陸溪兒一聽,知道兩人鬧不愉,不過她可不信大伯會讓戴纓離他遠些,這話必是掐頭去尾的。
“為什么讓你走遠?”她順著話頭,好奇地追問。
戴纓嘴角撇出一個弧度,拿出一本正經的態度:“他說自打我坐過去,他的魚漂就沒動過,分明是他技術不好,怨起我來了?”
陸溪兒哪兒敢接這個話,這些話也只有戴纓能說,她們這些小輩,是聽都不該多聽,更別說置喙了。
正在這時,不遠處的湖邊響起一陣不小的喧嘩,將兩人的注意力吸引了過去。
只見明媚的陽光下,最搶人眼目的,是一條被提出水面,仍在奮力擺尾的大魚。
目測有女子手臂那般長短,肥碩的身子在半空中掙扎躍動,鱗片在日照下反射出碎星的光芒。
而那手提大魚之人,不是陸銘章卻又是誰。
似是覺察到視線,他轉過頭,與那道視線隔空對上,戴纓將頭一別,臉上有些訕訕的,這魚來得也是時候。

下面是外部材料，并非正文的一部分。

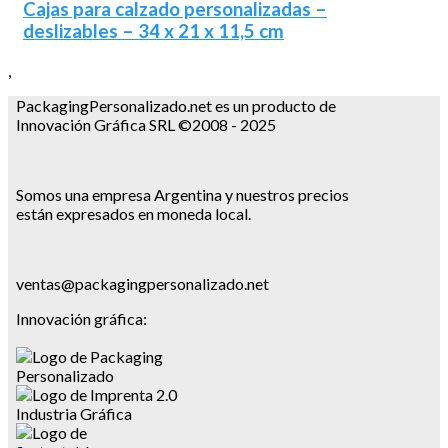
Cajas para calzado personalizadas –
deslizables – 34 x 21 x 11,5 cm
,
PackagingPersonalizado.net es un producto de
Innovación Gráfica SRL ©2008 - 2025
Somos una empresa Argentina y nuestros precios
están expresados en moneda local.
ventas@packagingpersonalizado.net
Innovación gráfica: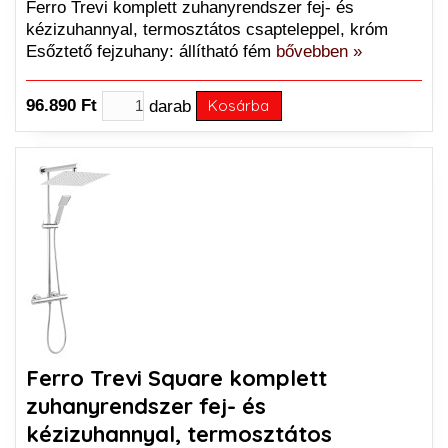
Ferro Trevi komplett zuhanyrendszer fej- és
kézizuhannyal, termosztátos csapteleppel, króm
Esőztető fejzuhany: állítható fém
bővebben »
96.890 Ft
darab
Kosárba
Ferro Trevi Square komplett
zuhanyrendszer fej- és
kézizuhannyal, termosztátos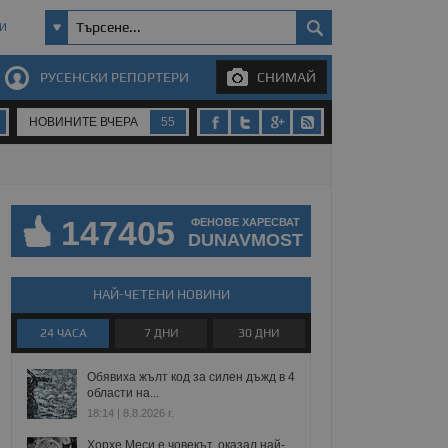
И
РУСЕНСКИ РЕПОРТЕРИ
СНИМАЙ
НОВИНИТЕ ВЧЕРА
55
147405
ФЕНОВЕ ХАРЕСВАТ
DUNAVMOST
НАЙ-ЧЕТЕНИ НОВИНИ
24 ЧАСА
7 ДНИ
30 ДНИ
Обявиха жълт код за силен дъжд в 4
области на...
18:14 | 8.8.2026 г.
Хорхе Меси е човекът, оказал най-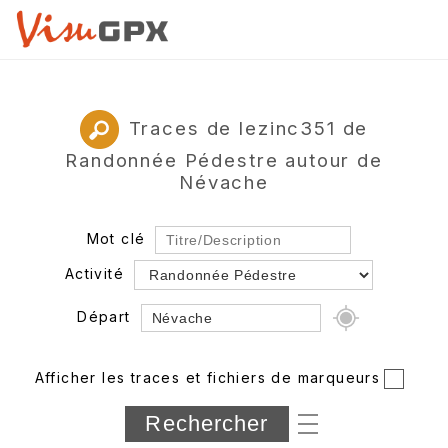
Traces de lezinc351 de
Randonnée Pédestre autour de
Névache
Mot clé
Activité
Départ
Rayon
Afficher les traces et fichiers de marqueurs
Département
Longueur min/max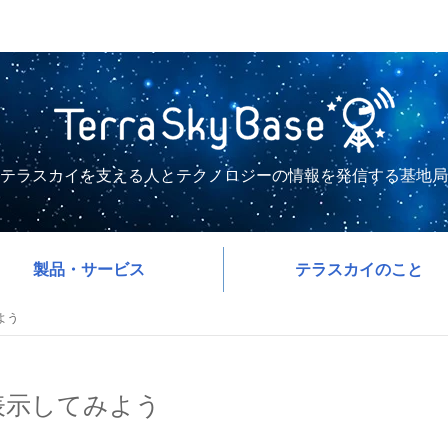
テラスカイを支える人とテクノロジーの情報を発信する基地局
製品・サービス
テラスカイのこと
みよう
ジを表示してみよう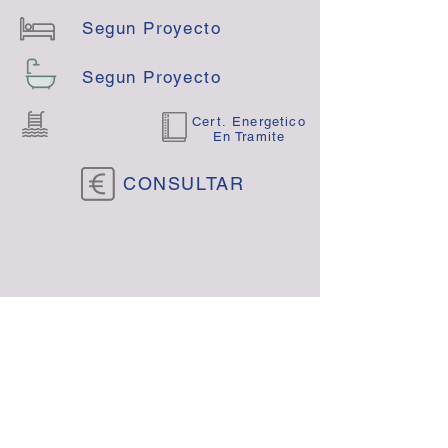
Segun Proyecto
Segun Proyecto
Cert. Energetico
En Tramite
CONSULTAR
Contácte:
Volver : Venta Casas & Fincas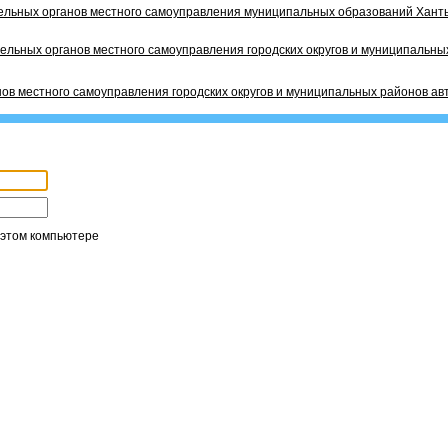
ельных органов местного самоуправления муниципальных образований Ханты
ельных органов местного самоуправления городских округов и муниципальных
ов местного самоуправления городских округов и муниципальных районов ав
 этом компьютере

前一刻才說他的魚漂沒動是因為他技術不好,和她沒半點關系,結果打嘴現世。
周圍的垂釣之人紛紛圍湊看熱鬧,嘖嘖稱奇,有那認出陸銘章之人,便借此契機,上前行禮,態度謙恭卻不顯諂媚。
行了禮,很有禮節地不打擾,自覺散去,仍是賞景的賞景,烹茶的烹茶,一派和樂自然。
陸銘章將那條仍在撲騰的大魚遞給候在一旁的仆從,再轉身向戴纓那邊行去,仆從提著大魚,緊隨其后。
走到近前,他吩咐小廝:“桶里那幾條小的,收拾干凈,就地現烤了,給大家嘗鮮,這條大的……”他看了一眼那肥魚,“帶回府去,交給廚房。”
小廝響亮地應了一聲“是”,提著大活魚轉身離開。
戴纓準備打趣他幾句,誰知旁邊忽然傳來一聲壓抑不住的干嘔。
側眼去看,就見陸溪兒坐在那里,躬著身,一手撫著胸口,又“噦”了一聲。
“怎么……”
她話只問了一半,再見陸溪兒那情態,眉頭緊蹙,手指揪著衣襟,鼻翼微微翕動,心里咯噔一下,有了一個隱約的猜想。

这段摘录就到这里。